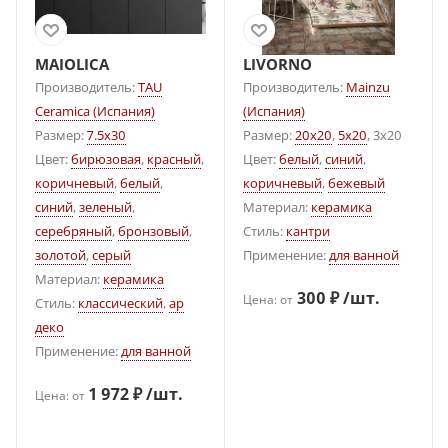
MAIOLICA
LIVORNO
Производитель:
TAU
Производитель:
Mainzu
Ceramica (Испания)
(Испания)
Размер:
7.5x30
Размер:
20x20
,
5x20
, 3x20
Цвет:
бирюзовая
,
красный
,
Цвет:
белый
,
синий
,
коричневый
,
белый
,
коричневый
,
бежевый
синий
,
зеленый
,
Материал:
керамика
серебряный
,
бронзовый
,
Стиль:
кантри
золотой
,
серый
Применение:
для ванной
Материал:
керамика
300 ₽ /шт.
Цена: от
Стиль:
классический
,
ар
деко
Применение:
для ванной
1 972 ₽ /шт.
Цена: от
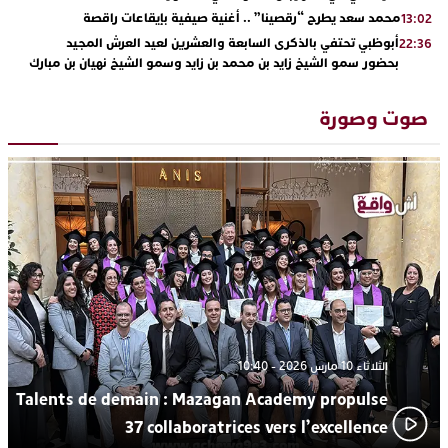
محمد سعد يطرح “رقصينا” .. أغنية صيفية بإيقاعات راقصة
13:02
أبوظبي تحتفي بالذكرى السابعة والعشرين لعيد العرش المجيد
22:36
بحضور سمو الشيخ زايد بن محمد بن زايد وسمو الشيخ نهيان بن مبارك
دنيا بوطازوت تواصل تألقها الفني وتؤكد مكانتها بأداء مميز في
13:30
“كوفرة فالغيس”
صوت وصورة
يقظة أمنية تنهي كابوس الفتاة القاصر: كواليس مثيرة لعملية تحرير
19:11
رهينتين من قبضة ذي سوابق بالجديدة
اتحاد المقاولات الإعلامية يقود قاطرة التكوين بالجديدة ويستضيف
17:27
الإعلامي سعيد بلفقير في دورة استثنائية
ترسيخا لثقافة ترشيد الموارد المائية.. اختتام فعاليات النسخة الثانية
23:18
من “القرية الذكية للماء” بمركز الاصطياف ببوزنيقة
الثلاثاء 10 مارس 2026 - 10:40
Talents de demain : Mazagan Academy propulse
37 collaboratrices vers l’excellence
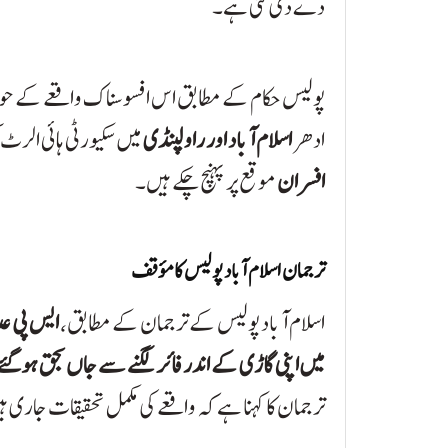
دے دی گئی ہے۔
پولیس حکام کے مطابق اس افسوسناک واقعے کے ح
ادھر
اسلام آباد اور راولپنڈی
میں سکیورٹی ہائی الرٹ 
افسران
موقع پر پہنچ چکے ہیں۔
ترجمان اسلام آباد پولیس کا مؤقف
اسلام آباد پولیس کے ترجمان کے مطابق،
ایس پی عد
میں اپنی گاڑی کے اندر فائر لگنے سے جاں بحق ہوگئے
ترجمان کا کہنا ہے کہ واقعے کی مکمل تحقیقات جاری ہ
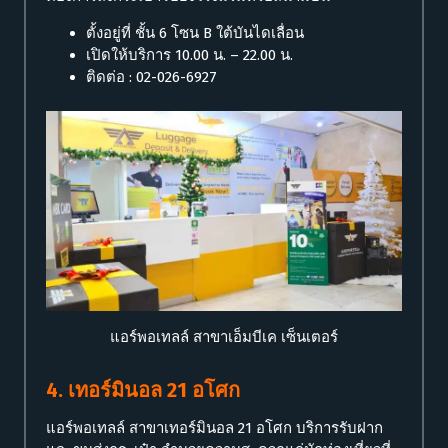
ตั้งอยู่ที่ ชั้น 6 โซน B ใต้บันไดเลื่อน
เปิดให้บริการ 10.00 น. – 22.00 น.
ติดต่อ : 02-026-6927
แอร์พอเทลล์ สาขาเอ็มบีเค เซ็นเตอร์
4. เทอร์มินอล 21 อโศก
แอร์พอเทลล์ สาขาเทอร์มินอล 21 อโศก บริการรับฝาก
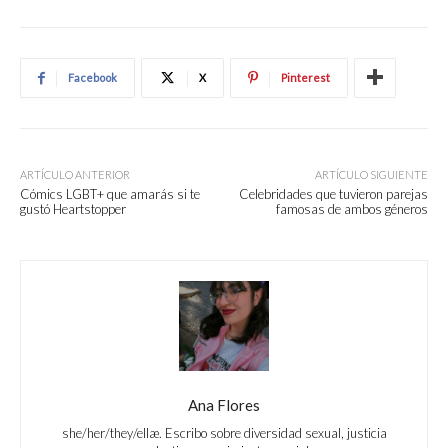
Facebook
X
Pinterest
ARTÍCULO ANTERIOR
ARTÍCULO SIGUIENTE
Cómics LGBT+ que amarás si te
Celebridades que tuvieron parejas
gustó Heartstopper
famosas de ambos géneros
Ana Flores
she/her/they/ellæ. Escribo sobre diversidad sexual, justicia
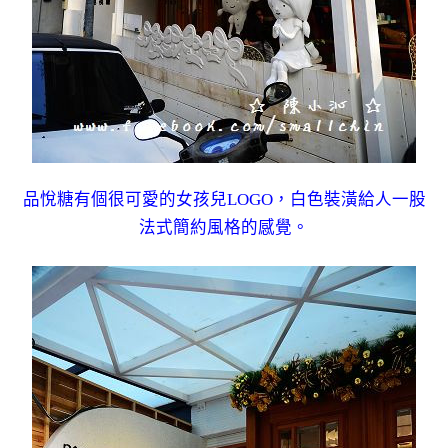
品悅糖有個很可愛的女孩兒LOGO，白色裝潢給人一股
法式簡約風格的感覺。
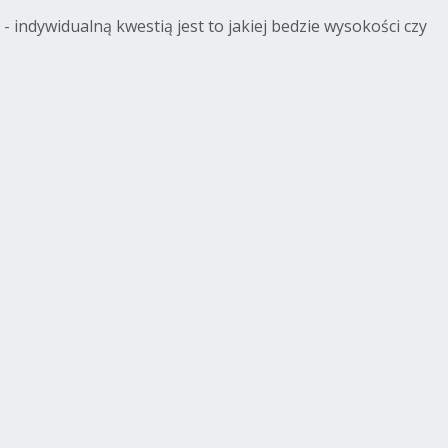
dywidualną kwestią jest to jakiej bedzie wysokości czy
rohe
Grohe 22041GN0
Grohe 22041GL0
Grohe 22041
41MG1
zaworek katowy
zaworek katowy
zaworek kat
k katowy
pod baterie
pod baterie
pod bateri
baterie
1/2x1/2 brushed
1/2x1/2 cool
1/2x1/2 war
/2 satin
cool sunrise
sunrise
sunset
aphite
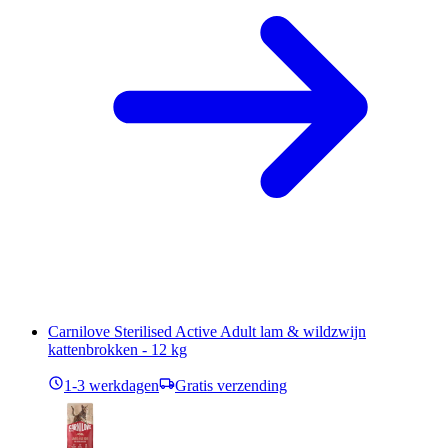
Carnilove Sterilised Active Adult lam & wildzwijn
kattenbrokken - 12 kg
1-3 werkdagen
Gratis verzending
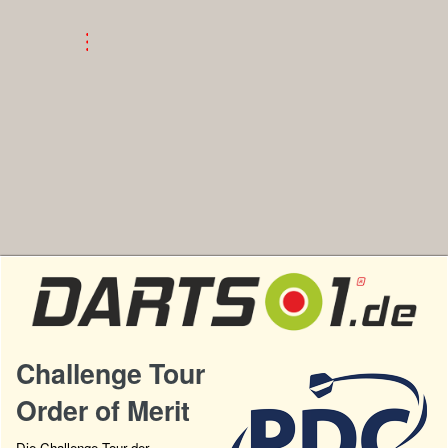
Challenge Tour
Order of Merit
Die Challenge Tour der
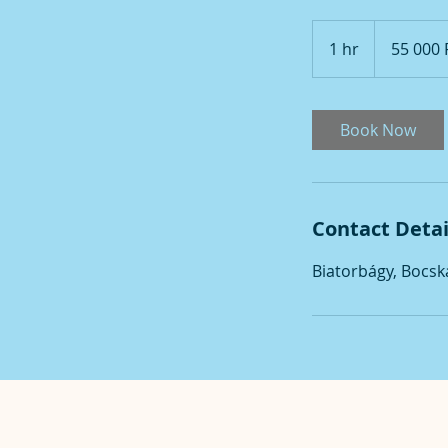
55 000
magyar
1 hr
1
55 000 
forint
h
Book Now
Contact Detai
Biatorbágy, Bocsk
════════
DIRECTIONS FOR THIS TASK |
What is needed here is an exact transcription of every record above, with images excluded.

WORKED SOLUTION |
MAIOLICA
LIVORNO
Производитель:
TAU
Производитель:
Mainzu
Ceramica (Испания)
(Испания)
Размер:
7.5x30
Размер:
20x20
,
5x20
, 3x20
Цвет:
бирюзовая
,
красный
,
Цвет:
белый
,
синий
,
коричневый
,
белый
,
коричневый
,
бежевый
синий
,
зеленый
,
Материал:
керамика
серебряный
,
бронзовый
,
Стиль:
кантри
золотой
,
серый
Применение:
для ванной
Материал:
керамика
300 ₽ /шт.
Цена: от
Стиль:
классический
,
ар
деко
Применение:
для ванной
1 972 ₽ /шт.
Цена: от
محمد سعد يطرح “رقصينا” .. أغنية صيفية بإيقاعات راقصة
13:02
أبوظبي تحتفي بالذكرى السابعة والعشرين لعيد العرش المجيد
22:36
بحضور سمو الشيخ زايد بن محمد بن زايد وسمو الشيخ نهيان بن مبارك
دنيا بوطازوت تواصل تألقها الفني وتؤكد مكانتها بأداء مميز في
13:30
“كوفرة فالغيس”
صوت وصورة
يقظة أمنية تنهي كابوس الفتاة القاصر: كواليس مثيرة لعملية تحرير
19:11
رهينتين من قبضة ذي سوابق بالجديدة
اتحاد المقاولات الإعلامية يقود قاطرة التكوين بالجديدة ويستضيف
17:27
الإعلامي سعيد بلفقير في دورة استثنائية
ترسيخا لثقافة ترشيد الموارد المائية.. اختتام فعاليات النسخة الثانية
23:18
من “القرية الذكية للماء” بمركز الاصطياف ببوزنيقة
الثلاثاء 10 مارس 2026 - 10:40
Talents de demain : Mazagan Academy propulse
37 collaboratrices vers l’excellence
دے دی گئی ہے۔
پولیس حکام کے مطابق اس افسوسناک واقعے کے ح
ادھر
اسلام آباد اور راولپنڈی
میں سکیورٹی ہائی الرٹ 
افسران
موقع پر پہنچ چکے ہیں۔
ترجمان اسلام آباد پولیس کا مؤقف
اسلام آباد پولیس کے ترجمان کے مطابق،
ایس پی عد
میں اپنی گاڑی کے اندر فائر لگنے سے جاں بحق ہوگئے
ترجمان کا کہنا ہے کہ واقعے کی مکمل تحقیقات جاری ہ
ตั้งอยู่ที่ ชั้น 6 โซน B ใต้บันไดเลื่อน
เปิดให้บริการ 10.00 น. – 22.00 น.
ติดต่อ : 02-026-6927
แอร์พอเทลล์ สาขาเอ็มบีเค เซ็นเตอร์
4. เทอร์มินอล 21 อโศก
แอร์พอเทลล์ สาขาเทอร์มินอล 21 อโศก บริการรับฝาก
Facebook
X
Pinterest
ARTÍCULO ANTERIOR
ARTÍCULO SIGUIENTE
Cómics LGBT+ que amarás si te
Celebridades que tuvieron parejas
gustó Heartstopper
famosas de ambos géneros
Ana Flores
she/her/they/ellæ. Escribo sobre diversidad sexual, justicia
品悅糖有個很可愛的女孩兒LOGO，白色裝潢給人一股
法式簡約風格的感覺。
dywidualną kwestią jest to jakiej bedzie wysokości czy
rohe
Grohe 22041GN0
Grohe 22041GL0
Grohe 22041
41MG1
zaworek katowy
zaworek katowy
zaworek kat
k katowy
pod baterie
pod baterie
pod bateri
baterie
1/2x1/2 brushed
1/2x1/2 cool
1/2x1/2 war
/2 satin
cool sunrise
sunrise
sunset
aphite
Carnilove Sterilised Active Adult lam & wildzwijn
kattenbrokken - 12 kg
1-3 werkdagen
Gratis verzending
Challenge Tour
Order of Merit
Die Challenge Tour der
55 000
magyar
1 hr
1
55 000 
forint
h
Book Now
Contact Detai
Biatorbágy, Bocsk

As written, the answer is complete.